If you really want to make a difference, here are some things you COULD do that would be of immense help in running this amazing agency:
- Show up for meetings on time. Turn off your phone, don’t check your email and be “with us” for the entire meeting.
- Come to each meeting FULLY prepared. Read the program summaries, financials, and other documents, and ask us questions that lead to discussions about capacity and your role to help us increase capacity.
- Assign someone on the board to act as the “enforcer” to bring up action items the board agreed on last month and to find out what actions have been taken on those items.
- Take it upon yourself to really “know” one or two areas of our programs that really light you up and learn a client story about it.
- Pay attention to the update on our fundraising goals or the “funding gap” we must close by the end of the year or fiscal year.
- Share our funding gap or what I like to call our “money story” and the client story you have learned with as many people as possible throughout the year.
- Make thank you calls or send notes to some of our annual donors. They like to hear from someone other than staff.

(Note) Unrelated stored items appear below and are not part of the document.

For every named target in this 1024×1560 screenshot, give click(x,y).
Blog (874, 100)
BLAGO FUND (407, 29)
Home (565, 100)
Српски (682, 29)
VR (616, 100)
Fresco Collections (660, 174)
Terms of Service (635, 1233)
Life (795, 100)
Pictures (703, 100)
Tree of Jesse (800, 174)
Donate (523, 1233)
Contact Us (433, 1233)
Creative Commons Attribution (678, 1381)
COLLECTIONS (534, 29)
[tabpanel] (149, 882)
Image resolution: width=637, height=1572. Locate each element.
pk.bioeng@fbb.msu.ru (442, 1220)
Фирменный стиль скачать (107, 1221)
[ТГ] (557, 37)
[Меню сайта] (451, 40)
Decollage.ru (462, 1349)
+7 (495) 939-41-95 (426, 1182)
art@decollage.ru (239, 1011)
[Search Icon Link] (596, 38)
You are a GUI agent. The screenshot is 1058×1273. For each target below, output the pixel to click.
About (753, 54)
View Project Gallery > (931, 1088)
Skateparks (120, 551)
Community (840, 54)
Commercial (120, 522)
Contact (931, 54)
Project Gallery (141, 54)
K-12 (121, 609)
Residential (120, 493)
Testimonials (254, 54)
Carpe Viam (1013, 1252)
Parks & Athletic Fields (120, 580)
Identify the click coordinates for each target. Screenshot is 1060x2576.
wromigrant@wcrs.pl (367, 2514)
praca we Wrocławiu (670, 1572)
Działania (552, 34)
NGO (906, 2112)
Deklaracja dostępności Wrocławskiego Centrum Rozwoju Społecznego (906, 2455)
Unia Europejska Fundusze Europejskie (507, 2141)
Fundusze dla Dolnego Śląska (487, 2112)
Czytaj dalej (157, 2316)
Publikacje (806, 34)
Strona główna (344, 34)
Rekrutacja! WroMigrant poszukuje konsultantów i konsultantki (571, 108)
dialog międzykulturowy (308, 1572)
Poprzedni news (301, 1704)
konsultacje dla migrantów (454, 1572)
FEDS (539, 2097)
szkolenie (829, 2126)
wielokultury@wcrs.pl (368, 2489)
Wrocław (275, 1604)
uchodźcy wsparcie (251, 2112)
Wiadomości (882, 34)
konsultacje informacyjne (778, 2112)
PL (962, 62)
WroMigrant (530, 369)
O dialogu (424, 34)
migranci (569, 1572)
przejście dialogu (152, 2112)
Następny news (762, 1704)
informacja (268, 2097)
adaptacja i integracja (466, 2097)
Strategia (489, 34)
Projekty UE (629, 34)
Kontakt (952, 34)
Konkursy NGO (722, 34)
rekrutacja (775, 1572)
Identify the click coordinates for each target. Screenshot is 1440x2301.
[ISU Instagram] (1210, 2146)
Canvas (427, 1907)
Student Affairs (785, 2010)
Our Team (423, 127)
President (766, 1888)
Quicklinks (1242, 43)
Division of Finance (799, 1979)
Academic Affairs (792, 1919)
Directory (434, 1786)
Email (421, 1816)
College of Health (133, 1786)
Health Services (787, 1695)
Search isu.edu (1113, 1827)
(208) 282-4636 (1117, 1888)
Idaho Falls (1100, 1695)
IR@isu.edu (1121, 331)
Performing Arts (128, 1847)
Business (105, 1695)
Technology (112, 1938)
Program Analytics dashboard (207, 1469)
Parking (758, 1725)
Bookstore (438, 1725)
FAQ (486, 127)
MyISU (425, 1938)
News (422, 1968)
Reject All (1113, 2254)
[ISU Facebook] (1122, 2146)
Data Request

- Attend at least one agency event annually other than your required meetings. At that meeting seek out other donors who are in attendance to thank them for their contribution.
- Attend our annual board retreat and stay engaged and participating for the full meeting.
- Replace yourself when your term is up with someone of equal or more capacity to give, learn, and engage in a meaningful conversation that keeps our organization healthy.
If you would do some or ALL of these things, well, I’ll start doing things differently too. I promise my staff and I will do the following:
- Provide meaningful, emotionally connecting and financially clear updates on our programs using dashboards and stories.
- Take thorough minutes and provide action lists following board and committee meetings.
- Acknowledge you and your important work via emails, notes, shout outs at meetings, and by welcoming your thoughts and questions.
- We’ll do our best to have information for you that inspires action and recaps the actions you said you wanted to take.
- Make it as clear as possible what things cost, how financial gifts make a difference and we’ll share that information with you often.
- Remind you of meetings once and expect you’ve read the email or mail that we sent about the meeting.
- Invite you to participate in donor solicitations if you’d like to share why you support our organization.
Okay, I’m getting excited and this list is pretty long. I’m sure there is more we can do, but this list is a start; and a good one to tackle together, don’t you think?
I truly hope I haven’t hurt your feelings or asked too much of you.